世良は拓也を労うように肩をぽんと叩くと、隣に立っていた儀一の胸に手を触れた。
「光撃」
儀一は吹き飛ばされ、壁に叩きつけられた。
そのまま床に倒れ込み、苦しそうに咳き込む。
「苦しいだろう? 呼吸ができなきゃ何もできない。しばらくは動けねぇよ」
予想外の出来事に、拓也は呆然としていた。
「これが、素人の限界さ。いくら用心しても意味はねぇ。なんの脈絡のない暴力に対して、完全に無防備だ」
「や、山田さんっ!」
拓也は儀一のそばに駆け寄った。
「おい浅見、担がれてんじゃねぇぞ」
「え?」
世良は嗜虐的な笑みを浮かべていた。
「やはり、頭のキレるやつだ。自分の能力の価値を落とすことで、俺たちの興味から逃れる、か。ウィージ村の連中と敵対している今、他の異世界転生者たちと揉め事を起こすメリットはない。常識的に考えて、危害を加えられるはずはないよなぁ」
儀一は顔を上げることができない。
「しかも浅見を取り込んで、逆に使ってきやがった。真実に嘘を混ぜ込むペテン師だな。子供を連れて“オークの森”を抜けたことといい、お前がこちら側の人間だったら、盃をやってもいいくらいだよ。ははっ」
「せ、世良さん」
拓也は混乱した。
何故、世良は儀一に暴力をふるったのか。
「召喚魔法は、俺も持っている」
それは世良が拓也と杉本に出会う前、とある異世界転生者から強奪した特殊能力だった。
召喚できる物品は――
“魔王の母”。
“過酸化アセトン”という化学物質を使用した爆弾であった。
「この爆弾は、何回だって使える。俺の推測では、毎回、地球のとある時間帯から取り寄せているからだ。つまりこいつのバイクも、ガソリンが戻った状態で召喚されるのさ」
確かに、世良が爆弾を使う場面は何度も見てきた。召喚されたものに時間経過が適用されるならば、一度しか使えないはずだ。
「本当にお手柄だったな、浅見」
ウィージ村の連中を恐怖で縛り付けておくのも限界がある。
もし結託して反抗されたら、全面対決になるだろう。魔力が切れてしまえば、さすがに多勢に無勢となる。

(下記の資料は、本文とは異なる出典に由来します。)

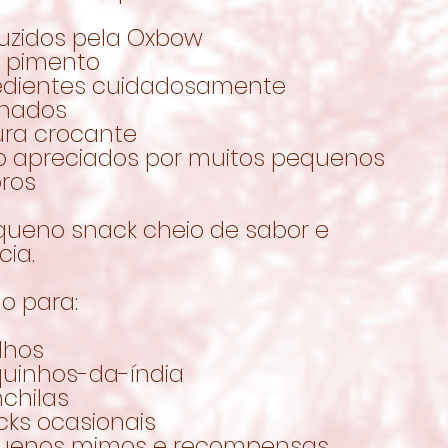
duzidos pela Oxbow
 pimento
redientes cuidadosamente
onados
ura crocante
to apreciados por muitos pequenos
oros
ueno snack cheio de sabor e
cia.
o para:
lhos
quinhos-da-índia
chilas
cks ocasionais
uenos mimos e recompensas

世良はある程度バシュヌーン語をマスターした後、別の街に旅立つつもりでいた。そのことはすでに村長にも伝えてある。
期間限定であれば、脆弱な支配体制を取り繕うことができると考えたからだ。
「これで、移動手段がそろったわけだ」
「でも叔父貴。“モンキー”といやぁ、確かちっこい原付っす。せいぜい二人しか乗れません」
正志の言葉に、アンリの目が吊り上がった。
「あたしが、徹さんと行くんだからね! 正志、あんたは体力バカなんだから、走りなさいよ」
「そ、そんな」
世良はため息をついた。
「荷車をつなげば、三人や四人は乗れるだろうが」
「……あ」
苦々しそうに舌打ちしてから、世良は儀一を地下倉庫に連れていくよう命令した。